Thursday, December 5, 2013


A few hours ago I caught the first wave of hushed veneration that only something awesome can instill in TV coverage.  I immediatly started an act of Contrition.  Surely only our Lord's return could cause such a breakdown in normal coverage!  But no, it wasn't the end of time, just the end of Nelson Mandela's time.

Not much point in checking the news, as it will be all Mandela all the time.  Still, I couldn't help getting a certain fascination out of all the material the adulatory media choose to leave out of the great man's bio.  

Mandela the peacemaker got his start in the ANC by pushing for armed resistance.  This took the form of placing land mines on the nations periphery, killing white farmers and their families.  The "Spear on the Nation" was always too cowardly and incompetent to conduct real military operations deep within the nation of South Africa.  I imagine that the young journalists who write these obituaries really don't know this.  But even if they did you would not dare to write it. The ordinarily sane London Telegraph compared Mandela with Jesus Christ without even mentioning the bit about him being a communist.

The ANC itself with so infused with Communists like Joe Slovo, (a Jewish commie from Lithuania) that it might as well have been run directly from the Kremlin.  The Soviets didn't care a wit about the blacks of South Africa.  They did salivate over the possibility of Soviet naval bases at the tip of Africa.  The USSR went the way of all flesh and with it, Kremlin support.  But Western pressure on Pretoria led the Boars to give in to majority rule.  The SA government had been keeping Mandela alive for a long time as a pawn in this scenario and he played his part well.  Tall, dignified, willing to adjust his views and hungry for adulation, he was the only house broken ANC'er who could keep the SA train on the track during a transition.  And this he did.

Should we see him as a force for humanity and justice?  No.  Mandela, like Martin Luther King Jr. and Gandhi are figures who's triumphs rely on deeply deceptive practice.  All three posed as champions of universal human rights and Western Christian principles to achieve purly racial, secular ends.  

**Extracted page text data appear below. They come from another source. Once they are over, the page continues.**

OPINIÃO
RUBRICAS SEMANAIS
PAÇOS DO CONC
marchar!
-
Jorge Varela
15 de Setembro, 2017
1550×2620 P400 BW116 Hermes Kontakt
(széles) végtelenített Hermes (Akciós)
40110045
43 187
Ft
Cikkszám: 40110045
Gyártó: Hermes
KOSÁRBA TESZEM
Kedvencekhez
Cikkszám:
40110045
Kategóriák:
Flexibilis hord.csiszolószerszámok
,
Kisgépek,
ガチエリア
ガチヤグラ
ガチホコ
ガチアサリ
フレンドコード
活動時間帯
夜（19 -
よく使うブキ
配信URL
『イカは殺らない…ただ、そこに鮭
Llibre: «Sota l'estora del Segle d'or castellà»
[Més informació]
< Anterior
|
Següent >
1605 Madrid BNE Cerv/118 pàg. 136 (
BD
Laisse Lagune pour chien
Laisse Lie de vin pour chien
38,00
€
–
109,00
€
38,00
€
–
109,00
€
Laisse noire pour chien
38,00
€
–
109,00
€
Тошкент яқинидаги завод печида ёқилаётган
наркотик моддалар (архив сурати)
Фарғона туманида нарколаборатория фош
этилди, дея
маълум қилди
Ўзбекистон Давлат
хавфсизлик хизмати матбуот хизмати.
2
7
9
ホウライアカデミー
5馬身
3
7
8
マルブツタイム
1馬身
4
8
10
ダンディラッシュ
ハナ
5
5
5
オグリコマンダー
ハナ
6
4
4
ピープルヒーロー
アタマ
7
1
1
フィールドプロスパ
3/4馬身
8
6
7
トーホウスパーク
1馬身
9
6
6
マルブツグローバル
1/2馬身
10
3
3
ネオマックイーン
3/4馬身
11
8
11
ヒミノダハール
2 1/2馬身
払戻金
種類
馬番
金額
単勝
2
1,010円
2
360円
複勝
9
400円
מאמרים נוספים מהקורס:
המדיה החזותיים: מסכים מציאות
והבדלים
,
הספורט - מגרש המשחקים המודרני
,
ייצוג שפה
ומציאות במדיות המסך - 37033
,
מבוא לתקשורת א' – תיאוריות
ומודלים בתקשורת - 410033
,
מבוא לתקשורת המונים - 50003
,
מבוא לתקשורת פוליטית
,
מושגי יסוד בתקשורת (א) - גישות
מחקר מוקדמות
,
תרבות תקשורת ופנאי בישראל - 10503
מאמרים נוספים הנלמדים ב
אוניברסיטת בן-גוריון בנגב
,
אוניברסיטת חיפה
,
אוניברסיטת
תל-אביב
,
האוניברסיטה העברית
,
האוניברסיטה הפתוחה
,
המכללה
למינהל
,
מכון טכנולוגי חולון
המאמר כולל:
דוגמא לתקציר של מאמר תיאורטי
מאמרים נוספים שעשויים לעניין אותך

Ghandi achieved the British pull-out from India, sparking ghastly religious civil war and ultimately the nuclear standoff between India and Pakistan we live with today.  Is the world better off?  Is modern India an admirable, benevolent entity to day?  Is the corruption that Indians live under today really better than the rule of Great Britain?  Even many Indians concede, it is not.

Martin Luther King Jr. was a liar, a plagiarist, and compulsive adulterer.  His legacy is not racial equality, but racial politics at the expense of the very whites who championed him.  After mouthing the mantra of equality, he turn on the establishment who created him and endorsed socialism at home and defeat overseas.  He is the father of affirmative action and the plague of race hustlers and racial politics that hang heavy on us today.  He did things for Blacks in America but for the country at large he was a curse.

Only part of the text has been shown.